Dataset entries
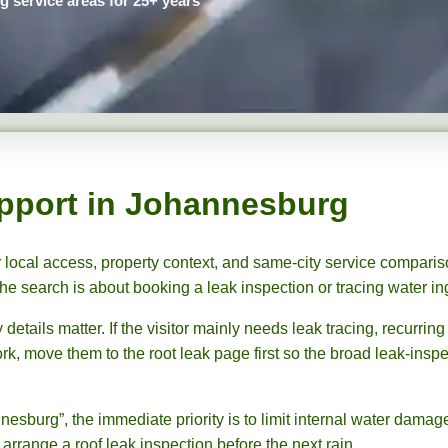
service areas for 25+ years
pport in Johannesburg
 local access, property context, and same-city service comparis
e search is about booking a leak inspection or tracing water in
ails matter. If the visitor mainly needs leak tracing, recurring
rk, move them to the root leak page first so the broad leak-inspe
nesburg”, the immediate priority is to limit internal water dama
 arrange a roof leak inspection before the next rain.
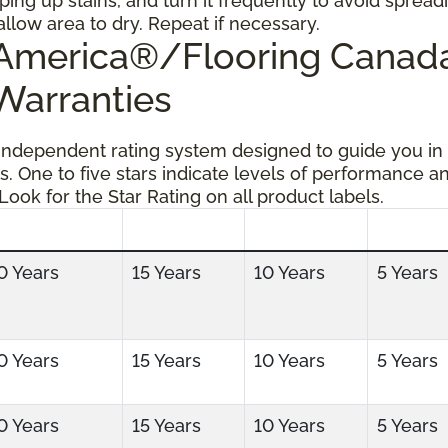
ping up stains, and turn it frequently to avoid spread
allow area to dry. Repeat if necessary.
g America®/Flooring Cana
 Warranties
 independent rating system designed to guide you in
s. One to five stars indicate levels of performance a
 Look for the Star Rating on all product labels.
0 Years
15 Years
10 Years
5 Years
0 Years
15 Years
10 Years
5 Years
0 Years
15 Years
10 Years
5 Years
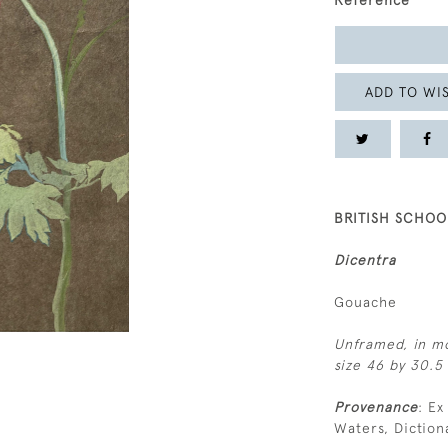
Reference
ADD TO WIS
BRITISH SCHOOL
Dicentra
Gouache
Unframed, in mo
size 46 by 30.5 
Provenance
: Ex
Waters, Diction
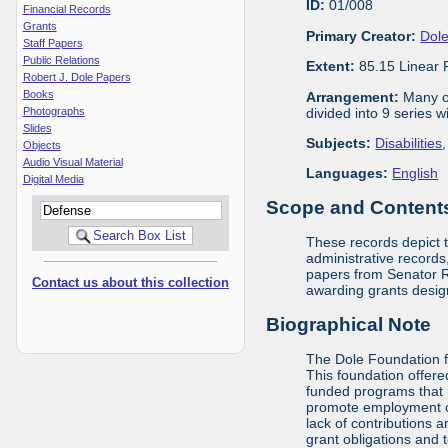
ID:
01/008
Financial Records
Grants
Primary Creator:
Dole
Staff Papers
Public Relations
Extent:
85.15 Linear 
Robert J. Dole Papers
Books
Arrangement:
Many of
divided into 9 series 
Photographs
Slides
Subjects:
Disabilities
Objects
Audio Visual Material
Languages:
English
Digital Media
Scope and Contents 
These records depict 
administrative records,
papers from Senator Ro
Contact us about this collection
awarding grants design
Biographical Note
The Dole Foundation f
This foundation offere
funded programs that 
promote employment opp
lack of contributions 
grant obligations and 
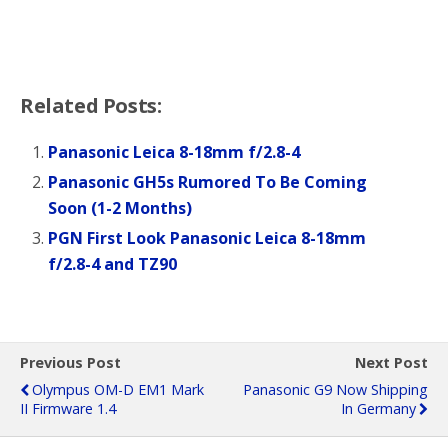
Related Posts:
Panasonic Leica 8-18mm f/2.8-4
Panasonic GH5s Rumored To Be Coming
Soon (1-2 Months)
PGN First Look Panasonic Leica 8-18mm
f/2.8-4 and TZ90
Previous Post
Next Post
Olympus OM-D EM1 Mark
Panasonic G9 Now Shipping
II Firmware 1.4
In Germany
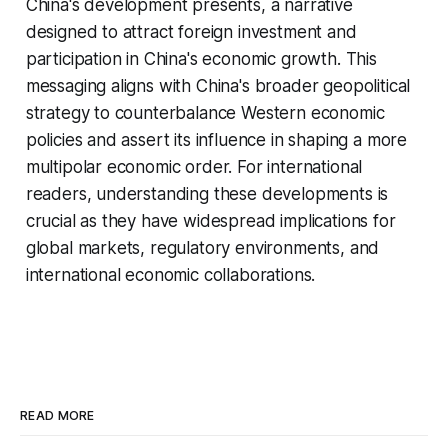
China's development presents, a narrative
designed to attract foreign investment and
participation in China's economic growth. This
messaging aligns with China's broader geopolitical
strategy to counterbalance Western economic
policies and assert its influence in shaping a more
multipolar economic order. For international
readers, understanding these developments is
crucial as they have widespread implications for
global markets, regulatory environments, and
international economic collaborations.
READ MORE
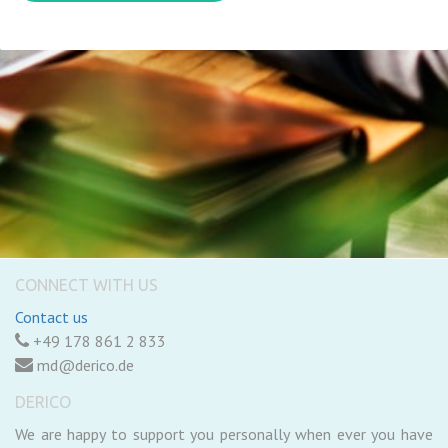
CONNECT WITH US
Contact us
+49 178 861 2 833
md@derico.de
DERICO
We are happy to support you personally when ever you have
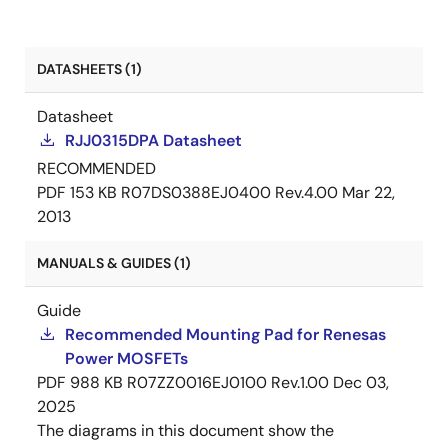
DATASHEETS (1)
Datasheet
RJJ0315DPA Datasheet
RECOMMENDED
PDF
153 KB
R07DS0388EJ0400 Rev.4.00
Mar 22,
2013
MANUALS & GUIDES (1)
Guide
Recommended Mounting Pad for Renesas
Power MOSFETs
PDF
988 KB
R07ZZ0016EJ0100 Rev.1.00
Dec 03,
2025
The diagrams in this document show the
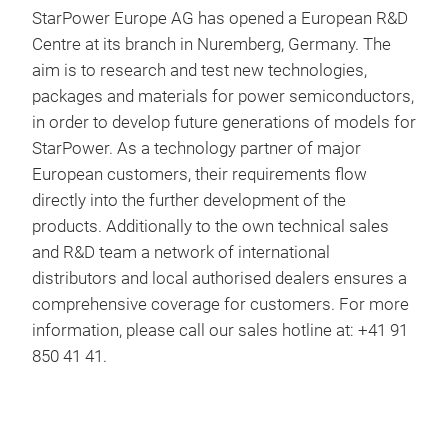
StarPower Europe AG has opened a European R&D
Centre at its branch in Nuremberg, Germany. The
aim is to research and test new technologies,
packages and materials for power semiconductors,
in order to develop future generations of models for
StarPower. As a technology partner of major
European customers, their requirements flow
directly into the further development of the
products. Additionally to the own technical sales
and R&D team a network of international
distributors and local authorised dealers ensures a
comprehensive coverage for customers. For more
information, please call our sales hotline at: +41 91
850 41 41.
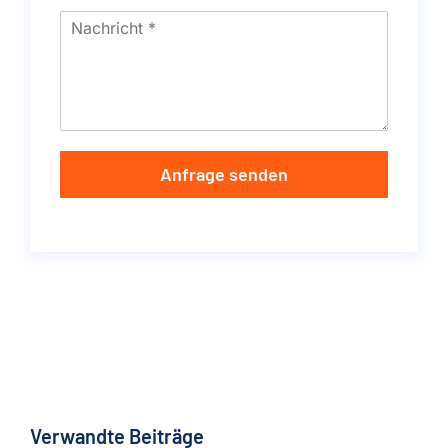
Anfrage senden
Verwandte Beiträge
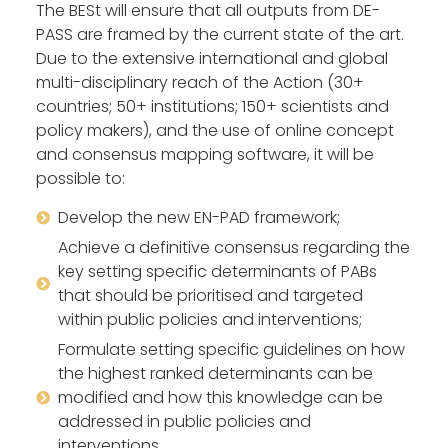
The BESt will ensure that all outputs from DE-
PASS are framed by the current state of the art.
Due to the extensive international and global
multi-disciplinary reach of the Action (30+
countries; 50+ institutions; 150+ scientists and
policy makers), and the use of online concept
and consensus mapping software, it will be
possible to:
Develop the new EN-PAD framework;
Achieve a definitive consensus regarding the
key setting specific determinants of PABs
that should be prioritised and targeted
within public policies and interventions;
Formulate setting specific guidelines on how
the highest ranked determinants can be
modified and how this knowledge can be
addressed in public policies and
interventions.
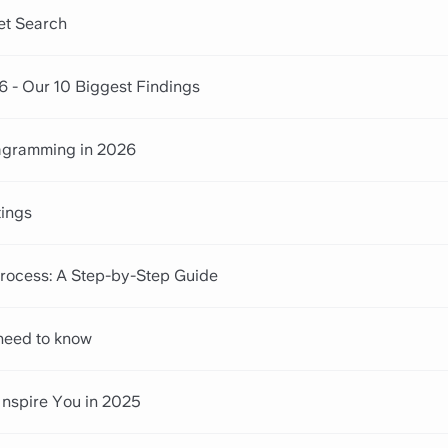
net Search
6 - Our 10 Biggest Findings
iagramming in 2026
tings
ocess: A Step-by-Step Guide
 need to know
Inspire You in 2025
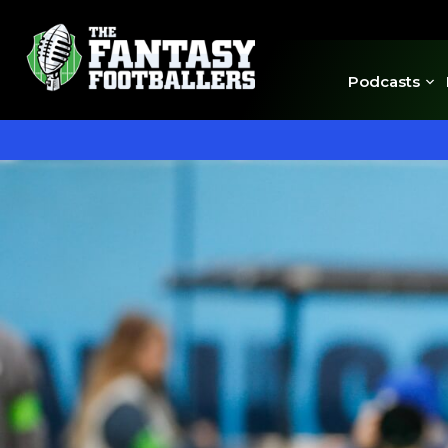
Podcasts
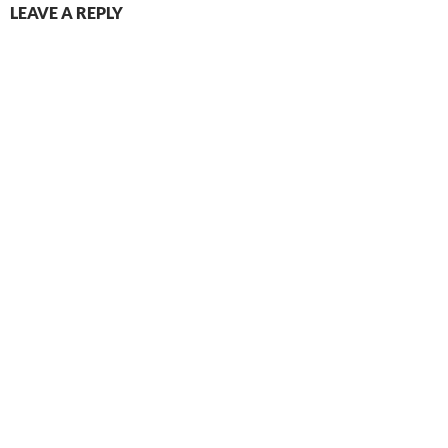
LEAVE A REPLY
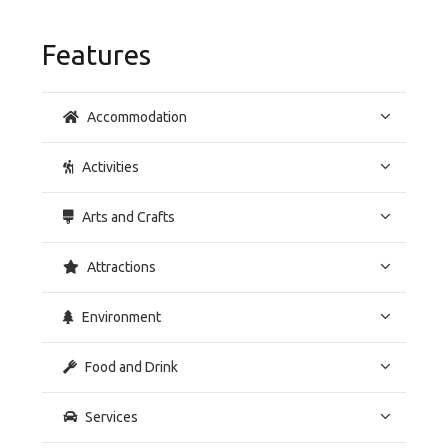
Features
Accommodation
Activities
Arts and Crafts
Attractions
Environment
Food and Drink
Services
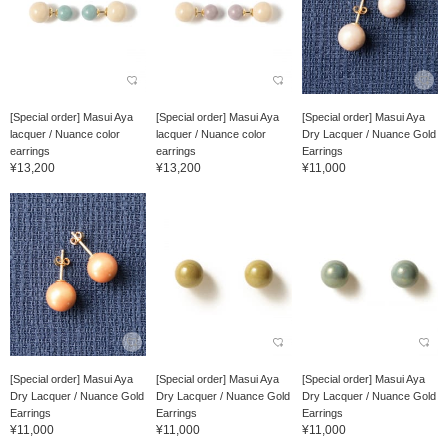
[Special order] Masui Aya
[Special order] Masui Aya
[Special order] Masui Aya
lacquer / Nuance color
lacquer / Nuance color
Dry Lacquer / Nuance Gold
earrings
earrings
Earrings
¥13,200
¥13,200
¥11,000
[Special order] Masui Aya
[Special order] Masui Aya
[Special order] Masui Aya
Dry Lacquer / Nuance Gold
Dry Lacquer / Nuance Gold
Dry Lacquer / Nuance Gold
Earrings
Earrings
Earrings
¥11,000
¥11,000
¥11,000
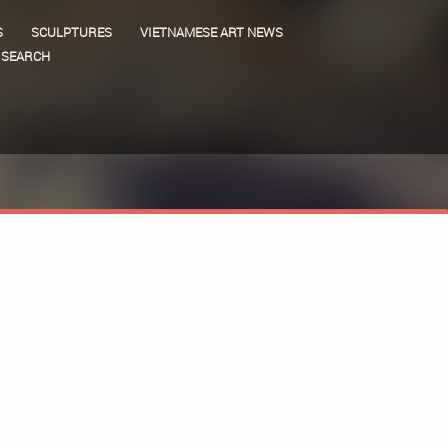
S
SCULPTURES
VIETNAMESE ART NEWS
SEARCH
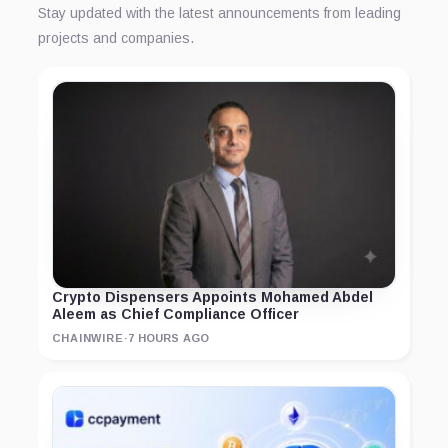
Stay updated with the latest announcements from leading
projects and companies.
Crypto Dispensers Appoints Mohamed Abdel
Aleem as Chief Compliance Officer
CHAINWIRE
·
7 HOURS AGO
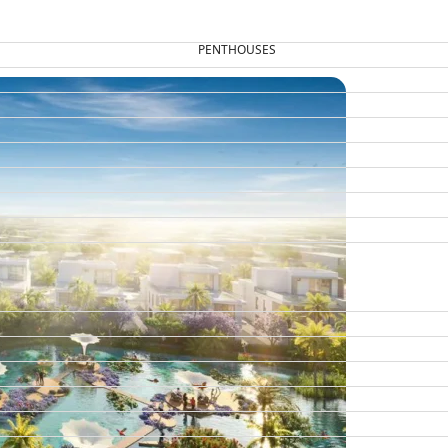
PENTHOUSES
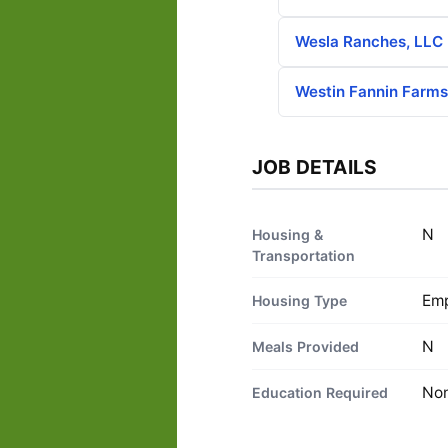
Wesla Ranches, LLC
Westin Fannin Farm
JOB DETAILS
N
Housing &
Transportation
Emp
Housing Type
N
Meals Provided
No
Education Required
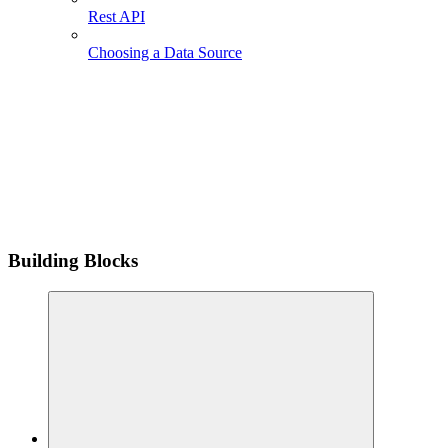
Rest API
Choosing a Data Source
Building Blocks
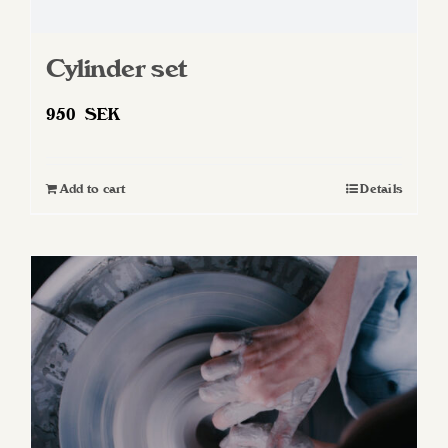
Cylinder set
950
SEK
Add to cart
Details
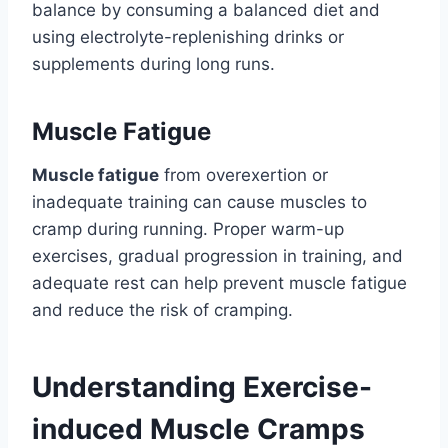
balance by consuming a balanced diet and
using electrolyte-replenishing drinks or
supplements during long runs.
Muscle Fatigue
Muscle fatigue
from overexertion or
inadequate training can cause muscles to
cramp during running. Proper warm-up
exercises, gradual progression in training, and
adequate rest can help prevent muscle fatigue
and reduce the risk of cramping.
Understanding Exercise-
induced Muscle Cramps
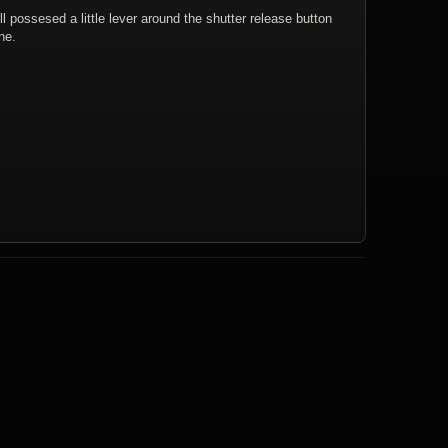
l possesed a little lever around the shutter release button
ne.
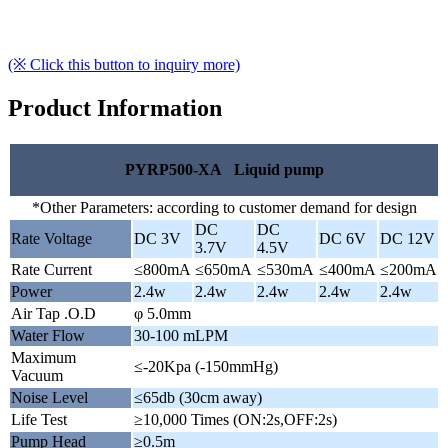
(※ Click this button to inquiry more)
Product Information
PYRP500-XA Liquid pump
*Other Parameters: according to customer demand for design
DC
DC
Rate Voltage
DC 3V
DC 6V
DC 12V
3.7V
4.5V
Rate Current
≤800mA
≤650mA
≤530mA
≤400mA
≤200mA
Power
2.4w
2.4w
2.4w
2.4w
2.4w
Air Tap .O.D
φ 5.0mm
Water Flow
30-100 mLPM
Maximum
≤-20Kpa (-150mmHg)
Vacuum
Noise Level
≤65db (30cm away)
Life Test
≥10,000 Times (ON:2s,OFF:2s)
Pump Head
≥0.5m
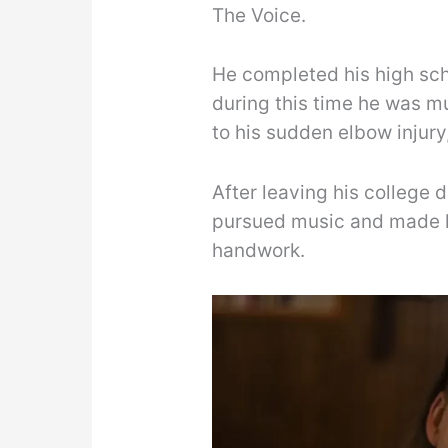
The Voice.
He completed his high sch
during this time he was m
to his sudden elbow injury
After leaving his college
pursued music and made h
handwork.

◆ Problem requirements: Which lines above hold the string "inspection"? Copy each of them.

◆ Answer:
e search is about booking a leak inspection or tracing water in
 arrange a roof leak inspection before the next rain.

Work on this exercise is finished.